This ended up being a bit like a philosophical true crime docuseries exploring some of the greyer areas of our notions of free will.
As ever with this sort of thing, I wasn't entirely sure how deliberately the key questions were being asked by the film-makers. And whether some of the stuff which had been rather obviously left out, had also been omitted in a calculated manner.
Two extended cases of puppeteering by a man called Robert Hendy-Freeguard are detailed, in two distinct timelines, one in the early nineties and the other a couple of decades later in 2011-13.
In the first a crime is very definitely committed and then somewhat less definitely so, and the open-endedness is even more conspicuous in the second.
How much psychological coercion is required for the law to be broken?
I think most of us will watch this and understand the ethical lines that were crossed, but will also understand why it is hard for the legal system to pinpoint exactly when a person has been deprived of liberty without obvious physical constraints.

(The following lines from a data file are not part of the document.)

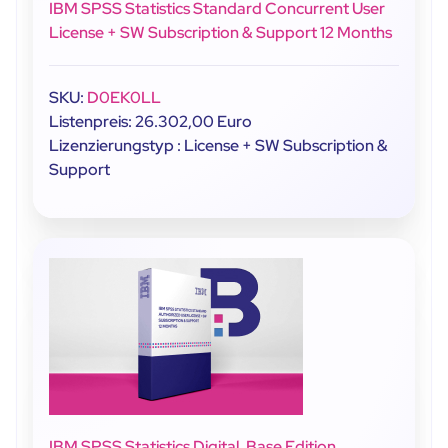
IBM SPSS Statistics Standard Concurrent User
License + SW Subscription & Support 12 Months
SKU:
D0EK0LL
Listenpreis: 26.302,00 Euro
Lizenzierungstyp : License + SW Subscription &
Support
IBM SPSS Statistics Digital, Base Edition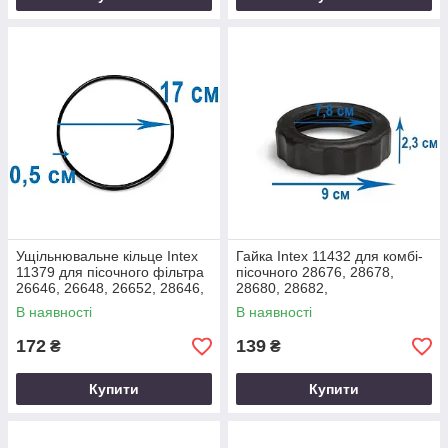
Ущільнювальне кільце Intex
Гайка Intex 11432 для комбі-
11379 для пісочного фільтра
пісочного 28676, 28678,
26646, 26648, 26652, 28646,
28680, 28682,
28648, 28652
хлоргенератора 28670,
В наявності
В наявності
26670, озонатора 26666
172
139
₴
₴
Купити
Купити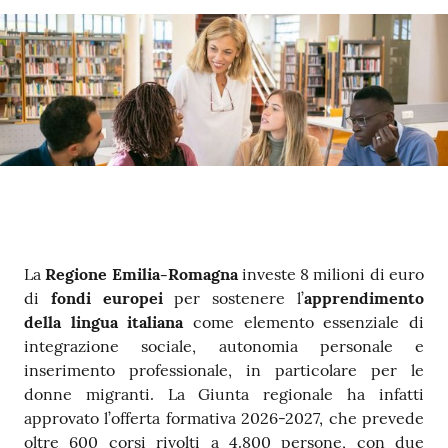
Contenuto
La
Regione Emilia-Romagna
investe 8 milioni di euro
di
fondi europei
per sostenere l’
apprendimento
della lingua italiana
come elemento essenziale di
integrazione sociale, autonomia personale e
inserimento professionale, in particolare per le
donne migranti. La Giunta regionale ha infatti
approvato l’offerta formativa 2026-2027, che prevede
oltre 600 corsi rivolti a 4.800 persone, con due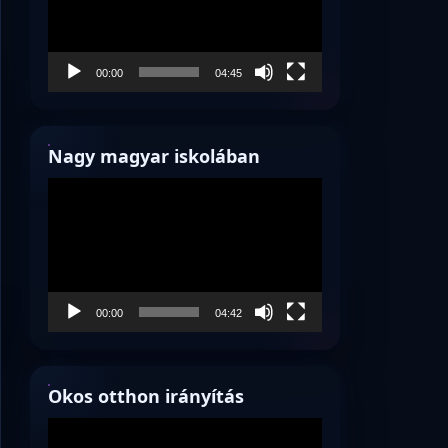
00:00
04:45
Nagy magyar iskolában
Videólejátszó
00:00
04:42
Okos otthon irányítás
Videólejátszó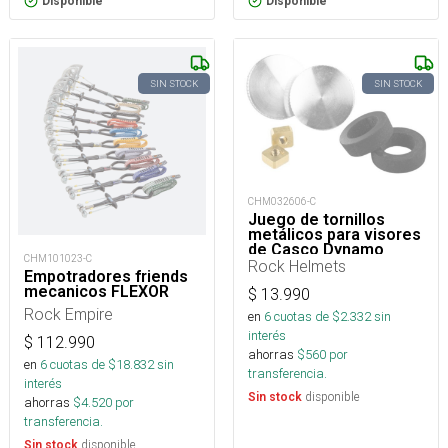
Disponible
Disponible
SIN STOCK
SIN STOCK
CHM032606-C
Juego de tornillos
metálicos para visores
de Casco Dynamo
CHM101023-C
Rock Helmets
Empotradores friends
mecanicos FLEXOR
$
13.990
Rock Empire
en
6
cuotas de $
2.332
sin
interés
$
112.990
ahorras
$
560
por
en
6
cuotas de $
18.832
sin
transferencia.
interés
disponible
Sin stock
ahorras
$
4.520
por
transferencia.
disponible
Sin stock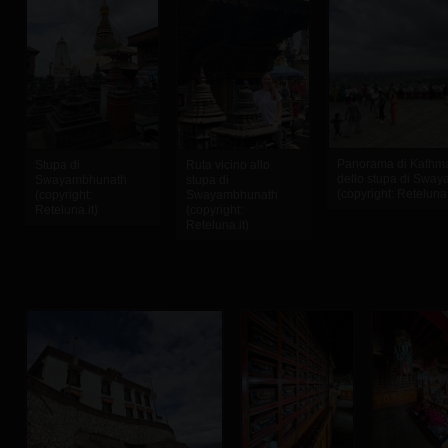
Panorama di Kathma
Stupa di
Ruta vicino allo
dello stupa di Swa
Swayambhunath
stupa di
(copyright: Reteluna.
(copyright:
Swayambhunath
Reteluna.it)
(copyright:
Reteluna.it)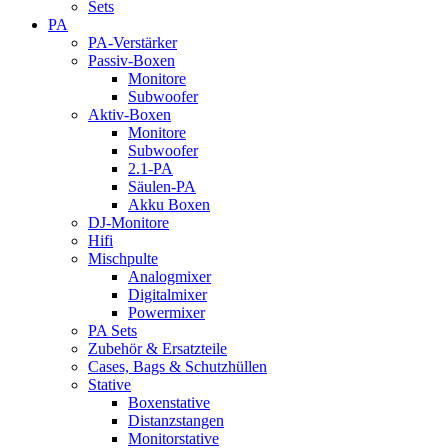
Sets
PA
PA-Verstärker
Passiv-Boxen
Monitore
Subwoofer
Aktiv-Boxen
Monitore
Subwoofer
2.1-PA
Säulen-PA
Akku Boxen
DJ-Monitore
Hifi
Mischpulte
Analogmixer
Digitalmixer
Powermixer
PA Sets
Zubehör & Ersatzteile
Cases, Bags & Schutzhüllen
Stative
Boxenstative
Distanzstangen
Monitorstative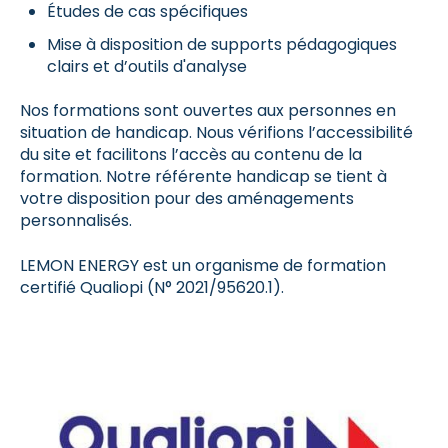
Études de cas spécifiques
Mise à disposition de supports pédagogiques
clairs et d’outils d'analyse
Nos formations sont ouvertes aux personnes en
situation de handicap. Nous vérifions l’accessibilité
du site et facilitons l’accès au contenu de la
formation. Notre référente handicap se tient à
votre disposition pour des aménagements
personnalisés.
LEMON ENERGY est un organisme de formation
certifié Qualiopi (N° 2021/95620.1).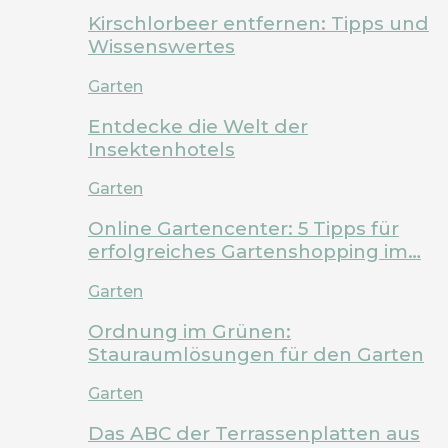
Kirschlorbeer entfernen: Tipps und
Wissenswertes
Garten
Entdecke die Welt der
Insektenhotels
Garten
Online Gartencenter: 5 Tipps für
erfolgreiches Gartenshopping im…
Garten
Ordnung im Grünen:
Stauraumlösungen für den Garten
Garten
Das ABC der Terrassenplatten aus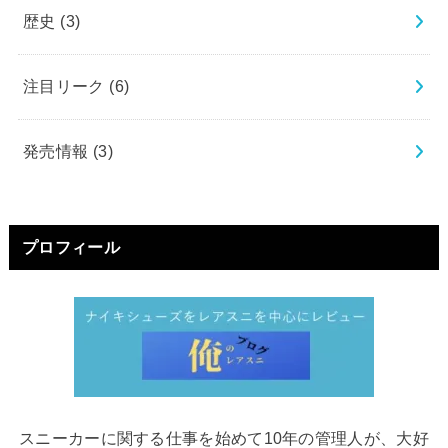
歴史
(3)
注目リーク
(6)
発売情報
(3)
プロフィール
スニーカーに関する仕事を始めて10年の管理人が、大好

This conundrum has after all lain at the heart of our British notions of freedom ever since Hobbes penned Leviathan.
The really cunning part of Freeguard's plan here was that he somehow prevented his victims from appreciating how they had been co-opted into acting as his accomplices by persuading them that they were accomplices in some other grand, fabricated conspiracy. Yet were they after all, accomplices?
I doubt I am alone in thinking that of all the complex psychologies on display here, it was this man's that became the most fascinating and ultimately entertaining across the three episodes.
I have come across a handful of conmen over the course of my life and there has always been something almost coarsely obvious about them.
Many of their sort seem to acquire followers who appear to be knowingly along for the ride, in effect conning the conner into believing they've been conned.
The first I came across was a man who went by the name of Perry Shah who wined and dined my parents in Marbella in the early 80s, claiming to be a close descendent of the King of Afghanistan. From day one my father confided to me that this would lead inevitably to a request for money in a hurry once we had returned to London. Which, of course, it did.
I have also come across a related species — the snake oil salesmen — who are perhaps distinguished by their tendency to end up at least partially self-bamboozled by the fantasy world they build around themselves.
Well below the threshold for legal intervention in our modern commercial world are those who would market a product that only really exists in fully-completed, functional form inside their own heads. One might posit that our global economy has come to depend on them.